(Stored items)
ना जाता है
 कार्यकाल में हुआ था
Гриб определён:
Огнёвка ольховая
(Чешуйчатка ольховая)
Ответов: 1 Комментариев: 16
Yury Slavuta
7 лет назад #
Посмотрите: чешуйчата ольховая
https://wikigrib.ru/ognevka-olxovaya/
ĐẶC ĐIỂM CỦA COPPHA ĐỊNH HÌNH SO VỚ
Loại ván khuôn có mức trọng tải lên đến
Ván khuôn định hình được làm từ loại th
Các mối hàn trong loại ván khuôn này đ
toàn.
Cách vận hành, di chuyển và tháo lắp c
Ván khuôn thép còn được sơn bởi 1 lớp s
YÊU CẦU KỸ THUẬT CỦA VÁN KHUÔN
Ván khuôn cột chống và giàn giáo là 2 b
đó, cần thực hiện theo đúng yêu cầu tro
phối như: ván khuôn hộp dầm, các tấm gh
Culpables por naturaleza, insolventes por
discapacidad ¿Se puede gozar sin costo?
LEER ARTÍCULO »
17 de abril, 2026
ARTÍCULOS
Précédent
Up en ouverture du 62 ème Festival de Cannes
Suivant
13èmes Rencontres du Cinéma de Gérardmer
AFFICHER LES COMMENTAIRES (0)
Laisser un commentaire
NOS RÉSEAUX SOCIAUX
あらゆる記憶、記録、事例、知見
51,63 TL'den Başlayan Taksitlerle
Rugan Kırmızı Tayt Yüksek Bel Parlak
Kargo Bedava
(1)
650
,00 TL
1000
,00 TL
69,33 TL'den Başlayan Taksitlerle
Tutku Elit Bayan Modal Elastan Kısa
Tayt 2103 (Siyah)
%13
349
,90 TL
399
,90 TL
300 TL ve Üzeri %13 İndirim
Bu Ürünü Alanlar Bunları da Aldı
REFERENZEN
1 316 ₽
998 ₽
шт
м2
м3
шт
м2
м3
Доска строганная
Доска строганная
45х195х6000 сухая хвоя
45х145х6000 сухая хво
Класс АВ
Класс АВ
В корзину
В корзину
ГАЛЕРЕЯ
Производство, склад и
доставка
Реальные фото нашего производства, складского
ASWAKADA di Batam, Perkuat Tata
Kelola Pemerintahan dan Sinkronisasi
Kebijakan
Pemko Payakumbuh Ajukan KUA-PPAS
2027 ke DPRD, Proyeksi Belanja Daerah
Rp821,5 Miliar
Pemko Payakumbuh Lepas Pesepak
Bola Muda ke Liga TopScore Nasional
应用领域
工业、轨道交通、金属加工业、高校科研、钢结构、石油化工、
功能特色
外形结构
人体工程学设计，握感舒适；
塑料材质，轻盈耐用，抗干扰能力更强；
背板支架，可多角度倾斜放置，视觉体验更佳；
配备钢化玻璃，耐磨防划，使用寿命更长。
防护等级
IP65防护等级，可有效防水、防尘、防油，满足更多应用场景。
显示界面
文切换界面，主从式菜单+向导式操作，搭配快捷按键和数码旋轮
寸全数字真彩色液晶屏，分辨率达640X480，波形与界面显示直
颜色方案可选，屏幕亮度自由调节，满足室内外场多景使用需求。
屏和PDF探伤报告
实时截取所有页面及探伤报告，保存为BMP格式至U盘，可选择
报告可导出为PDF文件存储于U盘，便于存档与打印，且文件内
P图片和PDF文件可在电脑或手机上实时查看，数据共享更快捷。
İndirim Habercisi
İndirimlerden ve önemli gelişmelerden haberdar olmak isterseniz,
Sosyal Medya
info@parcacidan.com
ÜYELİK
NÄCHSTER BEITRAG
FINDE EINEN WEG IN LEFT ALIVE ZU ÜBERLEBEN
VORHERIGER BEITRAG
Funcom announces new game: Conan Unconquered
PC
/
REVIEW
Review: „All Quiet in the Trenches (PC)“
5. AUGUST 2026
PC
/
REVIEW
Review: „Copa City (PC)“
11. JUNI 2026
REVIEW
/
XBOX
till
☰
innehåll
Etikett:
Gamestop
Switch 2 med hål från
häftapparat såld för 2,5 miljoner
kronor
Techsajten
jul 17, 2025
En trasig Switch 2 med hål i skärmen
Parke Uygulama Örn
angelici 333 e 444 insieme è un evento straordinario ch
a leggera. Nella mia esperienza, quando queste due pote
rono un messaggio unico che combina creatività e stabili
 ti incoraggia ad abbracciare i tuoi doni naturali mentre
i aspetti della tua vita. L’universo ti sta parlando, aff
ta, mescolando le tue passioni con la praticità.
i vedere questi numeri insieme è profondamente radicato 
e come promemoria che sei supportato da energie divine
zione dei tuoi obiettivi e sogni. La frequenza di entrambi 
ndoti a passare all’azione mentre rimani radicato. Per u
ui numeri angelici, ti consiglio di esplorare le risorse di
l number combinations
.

Work request: Looking at the records above, work out how many lines include the string "tuoi". Give the number and nothing else.

Task result: 2